What to work on:
The string "There" may appear in lines of the listing. Report each line where it does.

[Data records Boundary: Start]

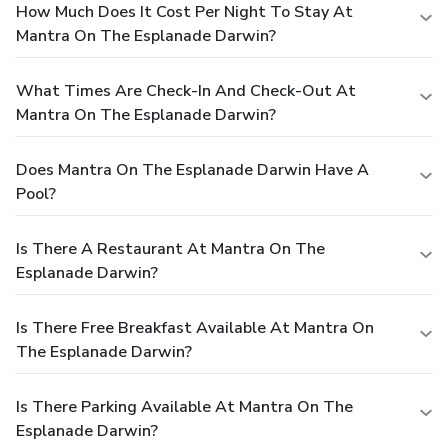
How Much Does It Cost Per Night To Stay At
Mantra On The Esplanade Darwin?
What Times Are Check-In And Check-Out At
Mantra On The Esplanade Darwin?
Does Mantra On The Esplanade Darwin Have A
Pool?
Is There A Restaurant At Mantra On The
Esplanade Darwin?
Is There Free Breakfast Available At Mantra On
The Esplanade Darwin?
Is There Parking Available At Mantra On The
Esplanade Darwin?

[Data records Boundary: End]

Answer box:
Is There A Restaurant At Mantra On The
Is There Free Breakfast Available At Mantra On
Is There Parking Available At Mantra On The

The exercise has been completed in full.